INFORMATION section start
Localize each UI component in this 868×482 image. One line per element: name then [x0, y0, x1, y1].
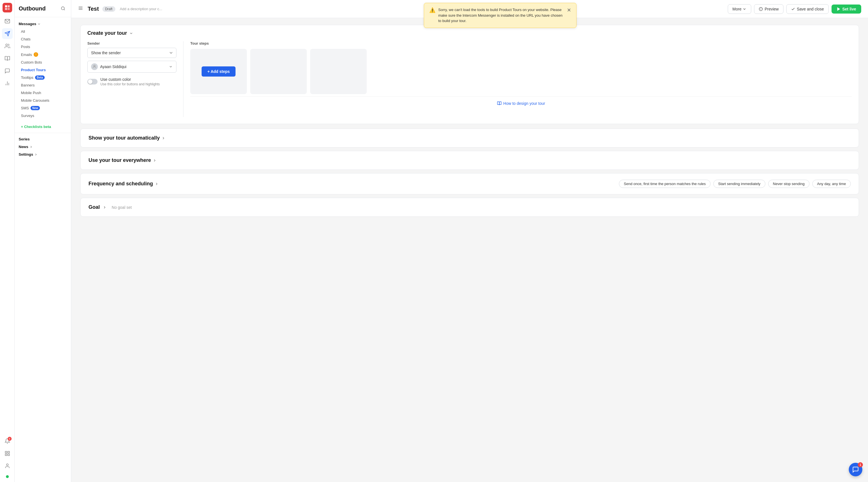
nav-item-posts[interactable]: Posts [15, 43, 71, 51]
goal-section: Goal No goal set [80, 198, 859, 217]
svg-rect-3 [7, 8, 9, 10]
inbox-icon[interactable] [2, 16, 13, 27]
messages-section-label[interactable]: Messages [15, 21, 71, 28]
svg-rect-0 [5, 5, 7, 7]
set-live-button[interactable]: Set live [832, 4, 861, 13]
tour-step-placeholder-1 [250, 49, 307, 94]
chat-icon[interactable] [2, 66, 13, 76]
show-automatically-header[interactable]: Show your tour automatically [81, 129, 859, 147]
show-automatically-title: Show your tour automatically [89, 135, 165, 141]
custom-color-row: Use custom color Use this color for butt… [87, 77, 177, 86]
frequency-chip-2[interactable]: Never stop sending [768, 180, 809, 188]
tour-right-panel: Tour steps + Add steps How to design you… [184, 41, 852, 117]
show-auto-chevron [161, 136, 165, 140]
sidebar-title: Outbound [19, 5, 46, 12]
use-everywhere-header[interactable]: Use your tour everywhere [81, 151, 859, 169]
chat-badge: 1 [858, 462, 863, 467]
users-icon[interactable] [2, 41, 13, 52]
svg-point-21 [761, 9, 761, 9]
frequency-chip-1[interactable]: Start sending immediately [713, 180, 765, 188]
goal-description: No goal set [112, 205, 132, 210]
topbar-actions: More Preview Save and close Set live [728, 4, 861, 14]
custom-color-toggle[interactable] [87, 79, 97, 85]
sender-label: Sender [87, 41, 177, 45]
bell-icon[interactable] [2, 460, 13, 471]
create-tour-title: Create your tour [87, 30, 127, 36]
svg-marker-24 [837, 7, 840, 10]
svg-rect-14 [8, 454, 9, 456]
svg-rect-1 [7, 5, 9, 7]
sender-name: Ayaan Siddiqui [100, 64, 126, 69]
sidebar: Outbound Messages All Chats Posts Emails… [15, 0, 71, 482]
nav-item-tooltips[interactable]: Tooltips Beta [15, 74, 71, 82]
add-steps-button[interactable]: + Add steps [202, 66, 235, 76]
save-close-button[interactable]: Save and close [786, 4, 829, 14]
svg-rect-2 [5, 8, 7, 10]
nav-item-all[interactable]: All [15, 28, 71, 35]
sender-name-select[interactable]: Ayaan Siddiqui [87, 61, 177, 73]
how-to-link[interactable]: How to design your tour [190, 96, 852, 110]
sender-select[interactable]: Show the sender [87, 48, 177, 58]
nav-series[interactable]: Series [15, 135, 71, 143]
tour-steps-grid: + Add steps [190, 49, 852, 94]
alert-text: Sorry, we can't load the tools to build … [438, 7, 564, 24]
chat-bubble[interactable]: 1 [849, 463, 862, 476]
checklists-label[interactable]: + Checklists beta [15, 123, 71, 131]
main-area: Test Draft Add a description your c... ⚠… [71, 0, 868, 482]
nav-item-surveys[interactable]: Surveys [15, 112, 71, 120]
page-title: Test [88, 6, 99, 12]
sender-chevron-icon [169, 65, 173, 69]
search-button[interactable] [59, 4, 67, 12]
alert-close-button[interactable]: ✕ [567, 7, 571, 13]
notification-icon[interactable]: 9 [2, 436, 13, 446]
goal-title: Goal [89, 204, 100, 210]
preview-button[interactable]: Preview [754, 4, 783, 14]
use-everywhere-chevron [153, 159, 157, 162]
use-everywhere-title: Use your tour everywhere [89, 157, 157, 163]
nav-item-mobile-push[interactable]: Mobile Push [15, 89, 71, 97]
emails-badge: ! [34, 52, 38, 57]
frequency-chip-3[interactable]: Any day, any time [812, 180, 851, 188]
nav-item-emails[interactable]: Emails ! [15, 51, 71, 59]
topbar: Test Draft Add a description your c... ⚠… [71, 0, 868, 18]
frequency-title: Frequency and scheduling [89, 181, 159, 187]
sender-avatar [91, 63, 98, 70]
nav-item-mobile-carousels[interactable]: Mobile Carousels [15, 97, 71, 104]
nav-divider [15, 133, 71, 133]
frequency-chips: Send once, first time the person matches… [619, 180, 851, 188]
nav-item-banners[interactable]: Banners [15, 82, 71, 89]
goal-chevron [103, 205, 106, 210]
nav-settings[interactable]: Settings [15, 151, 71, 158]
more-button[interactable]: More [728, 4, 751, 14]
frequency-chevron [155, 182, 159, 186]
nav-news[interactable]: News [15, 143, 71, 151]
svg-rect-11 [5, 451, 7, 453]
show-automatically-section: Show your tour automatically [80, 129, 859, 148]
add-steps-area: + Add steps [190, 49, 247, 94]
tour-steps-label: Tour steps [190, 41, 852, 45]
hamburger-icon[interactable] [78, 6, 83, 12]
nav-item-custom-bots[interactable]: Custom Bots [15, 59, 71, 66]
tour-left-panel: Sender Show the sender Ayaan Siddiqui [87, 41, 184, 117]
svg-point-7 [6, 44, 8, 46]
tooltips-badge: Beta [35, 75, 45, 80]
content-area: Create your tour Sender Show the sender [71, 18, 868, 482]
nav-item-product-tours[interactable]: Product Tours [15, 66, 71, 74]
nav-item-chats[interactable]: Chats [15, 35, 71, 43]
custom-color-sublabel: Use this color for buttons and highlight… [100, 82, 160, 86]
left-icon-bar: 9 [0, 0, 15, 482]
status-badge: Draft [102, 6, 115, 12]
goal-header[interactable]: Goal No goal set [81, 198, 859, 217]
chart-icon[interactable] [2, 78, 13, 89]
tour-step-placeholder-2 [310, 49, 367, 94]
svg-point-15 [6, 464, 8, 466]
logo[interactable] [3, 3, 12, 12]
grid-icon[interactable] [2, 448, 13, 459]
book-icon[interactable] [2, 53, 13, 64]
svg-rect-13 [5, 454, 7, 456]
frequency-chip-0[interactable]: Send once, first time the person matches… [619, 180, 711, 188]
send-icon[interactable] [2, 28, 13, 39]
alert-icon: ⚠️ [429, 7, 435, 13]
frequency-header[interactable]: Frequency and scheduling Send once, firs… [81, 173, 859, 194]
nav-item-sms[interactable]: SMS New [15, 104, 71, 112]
INFORMATION section end
(ASSIGNMENT) Copy out each line of the entries where the word "mobile" is found.

(ANSWER SPACE)
nav-item-mobile-push[interactable]: Mobile Push [15, 89, 71, 97]
nav-item-mobile-carousels[interactable]: Mobile Carousels [15, 97, 71, 104]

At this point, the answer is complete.